Mobile devices are ever present when watching video content on a TV screen, easily allowing consumers to perform other activities simultaneously. *The **second screen**, such as a smartphone or tablet, is used by 64 percent of consumers every week to complement the content on the big TV screen*, such as looking up an actor, checking ratings, posting comments on social media, and watching video content on multiple screens.

TV and video content has always had a significant social component, for example, discussing TV programs while watching together at home. Today, those habits have migrated online, both for traditional TV content and for UGC [user generated content]. Millennials in particular have a more pronounced second screen behavior, and these habits continue to evolve. Since 2014, the habit of browsing the internet for content related to what is being watched on the big TV screen has increased by 35 percent, and watching 2 or more programs at the same time has increased just as much. *This growth can partly be attributed to the basic human need for instant gratification, as well as never wanting to have a dull moment.*


----------



## David Baxter PhD (Mar 12, 2021)

I'm not sure it's a question of "instant gratification" as much as convenience.

Often when I'm watching a movie, I have a question about a specific actor, like where have I seen him or her before?

At one time, I'd pause the movie and check IMDB on my desktop in the next room. Now I don't have to: I just open the IMDB app on my phone and check it our there. My point is that either way I would want to look it up — now it's just easier to look it up.

Or I might Google a question about a specific event in whatever I'm watching (e.g., I found myself doping this quite frequently watching _The Crown_ on Netflix).


----------



## Daniel (Mar 12, 2021)

David Baxter said:


> I'm not sure it's a question of "instant gratification" as much as convenience.
> Often when I'm watching a movie, I have a question about a specific actor, like where have I seen him or her before?


Exactly.

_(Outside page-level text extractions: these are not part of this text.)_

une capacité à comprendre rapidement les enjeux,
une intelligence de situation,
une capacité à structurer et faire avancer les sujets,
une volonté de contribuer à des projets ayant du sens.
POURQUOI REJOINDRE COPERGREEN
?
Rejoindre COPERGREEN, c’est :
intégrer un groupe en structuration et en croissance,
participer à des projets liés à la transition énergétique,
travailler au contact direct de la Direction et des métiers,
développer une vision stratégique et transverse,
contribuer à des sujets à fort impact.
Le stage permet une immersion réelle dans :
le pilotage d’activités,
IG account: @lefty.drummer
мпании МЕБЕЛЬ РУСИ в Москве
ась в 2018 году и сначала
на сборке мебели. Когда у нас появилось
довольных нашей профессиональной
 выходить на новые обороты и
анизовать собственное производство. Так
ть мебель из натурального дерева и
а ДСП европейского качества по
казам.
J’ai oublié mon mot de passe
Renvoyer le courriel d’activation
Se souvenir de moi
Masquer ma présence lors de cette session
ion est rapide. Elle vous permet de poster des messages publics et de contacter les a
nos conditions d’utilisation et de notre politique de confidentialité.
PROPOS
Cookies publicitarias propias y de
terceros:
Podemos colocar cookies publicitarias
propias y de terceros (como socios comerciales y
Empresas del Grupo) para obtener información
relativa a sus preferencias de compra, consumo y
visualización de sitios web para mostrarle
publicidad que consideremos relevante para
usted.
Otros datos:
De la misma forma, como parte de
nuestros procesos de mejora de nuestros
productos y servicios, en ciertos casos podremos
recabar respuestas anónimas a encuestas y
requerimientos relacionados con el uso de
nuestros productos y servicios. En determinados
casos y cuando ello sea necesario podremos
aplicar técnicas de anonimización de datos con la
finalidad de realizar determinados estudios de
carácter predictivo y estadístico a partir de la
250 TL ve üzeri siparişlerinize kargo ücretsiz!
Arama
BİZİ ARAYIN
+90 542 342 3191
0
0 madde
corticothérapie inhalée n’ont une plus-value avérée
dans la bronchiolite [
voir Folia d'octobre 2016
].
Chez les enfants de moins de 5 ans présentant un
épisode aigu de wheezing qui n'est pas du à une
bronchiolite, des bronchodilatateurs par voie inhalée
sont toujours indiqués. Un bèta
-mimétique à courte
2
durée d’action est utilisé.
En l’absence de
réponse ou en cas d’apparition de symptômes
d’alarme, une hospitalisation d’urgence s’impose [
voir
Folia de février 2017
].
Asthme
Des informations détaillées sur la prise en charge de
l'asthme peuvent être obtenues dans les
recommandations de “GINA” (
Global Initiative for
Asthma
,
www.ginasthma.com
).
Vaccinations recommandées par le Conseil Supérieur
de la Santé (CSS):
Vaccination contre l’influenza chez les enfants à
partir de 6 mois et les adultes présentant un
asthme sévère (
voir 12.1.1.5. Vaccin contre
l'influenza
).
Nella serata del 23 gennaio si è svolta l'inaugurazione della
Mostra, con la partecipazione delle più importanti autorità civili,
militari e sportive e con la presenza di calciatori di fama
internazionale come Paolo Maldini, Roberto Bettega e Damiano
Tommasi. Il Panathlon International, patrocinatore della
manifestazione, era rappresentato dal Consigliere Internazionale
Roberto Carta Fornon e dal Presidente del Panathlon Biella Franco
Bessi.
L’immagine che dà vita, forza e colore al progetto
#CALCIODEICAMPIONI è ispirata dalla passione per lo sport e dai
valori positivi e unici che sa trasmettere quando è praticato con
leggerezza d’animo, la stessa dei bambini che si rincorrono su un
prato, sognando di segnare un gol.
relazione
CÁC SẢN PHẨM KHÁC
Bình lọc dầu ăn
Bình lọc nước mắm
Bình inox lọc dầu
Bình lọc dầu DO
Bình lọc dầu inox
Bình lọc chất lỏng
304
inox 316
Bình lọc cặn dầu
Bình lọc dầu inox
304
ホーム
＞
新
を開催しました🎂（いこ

I was actually hoping you would say something like that.    I couldn't put my finger on it, but I knew they were being overly simplistic.

Otherwise, I guess you are supposed to live in ignorance and embrace the uncertainty of never knowing


----------



## Daniel (Mar 21, 2021)

Lessons for learning: How cognitive psychology informs classroom practice - kappanonline.org
					


Laboratory science and classroom observation reveal four simple strategies that can promote learning.





					kappanonline.org
				




While research on learning — arguably the most complex cognitive process — can be based on observations, surveys, or correlations, most of our research in cognitive psychology is experimental. We use experiments to examine how students learn everything from basic facts and vocabulary words to how students apply their knowledge using complex higher-order materials (Agarwal, in press). Or we might compare popular study methods, such as rereading or highlighting, to see which ones lead to longer-lasting learning. (It turns out that both *rereading and highlighting are fairly ineffective;* Putnam et al., 2016)


----------



## David Baxter PhD (Mar 21, 2021)

> (It turns out that both *rereading and highlighting are fairly ineffective;* Putnam et al., 2016)


I learned this a long time ago.

If I'm highlighting, I'm just highlighting. I don't actually read what I'm highlighting and I won't remember what I highlighted.
I don't know whether re-reading the same text helps me learn something or not but I found it deadly boring. My strategy was to get at least 2 or 3 books or articles on the same topic and read them all — once each. I'd make short notes on each.


----------